Stored data:
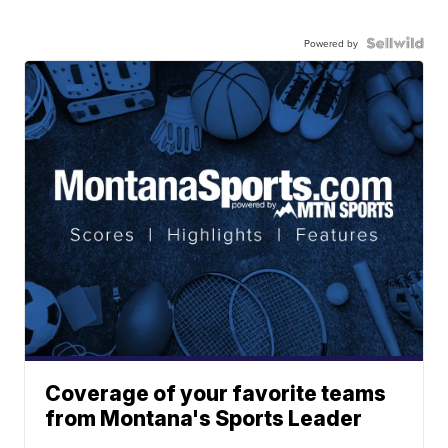
Powered by
Coverage of your favorite teams
from Montana's Sports Leader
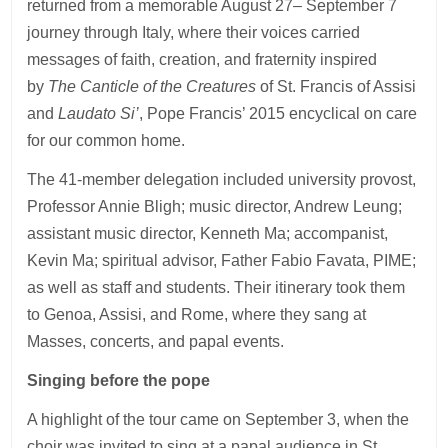
returned from a memorable August 27– September 7
journey through Italy, where their voices carried
messages of faith, creation, and fraternity inspired
by
The Canticle of the Creatures
of St. Francis of Assisi
and
Laudato Si’
, Pope Francis’ 2015 encyclical on care
for our common home.
The 41-member delegation included university provost,
Professor Annie Bligh; music director, Andrew Leung;
assistant music director, Kenneth Ma; accompanist,
Kevin Ma; spiritual advisor, Father Fabio Favata, PIME;
as well as staff and students. Their itinerary took them
to Genoa, Assisi, and Rome, where they sang at
Masses, concerts, and papal events.
Singing before the pope
A highlight of the tour came on September 3, when the
choir was invited to sing at a papal audience in St.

What is expected
The answer is the line with "journey through Italy, where" plus every line after it, printed exactly as they appear above.

The answer
journey through Italy, where their voices carried
messages of faith, creation, and fraternity inspired
by
The Canticle of the Creatures
of St. Francis of Assisi
and
Laudato Si’
, Pope Francis’ 2015 encyclical on care
for our common home.
The 41-member delegation included university provost,
Professor Annie Bligh; music director, Andrew Leung;
assistant music director, Kenneth Ma; accompanist,
Kevin Ma; spiritual advisor, Father Fabio Favata, PIME;
as well as staff and students. Their itinerary took them
to Genoa, Assisi, and Rome, where they sang at
Masses, concerts, and papal events.
Singing before the pope
A highlight of the tour came on September 3, when the
choir was invited to sing at a papal audience in St.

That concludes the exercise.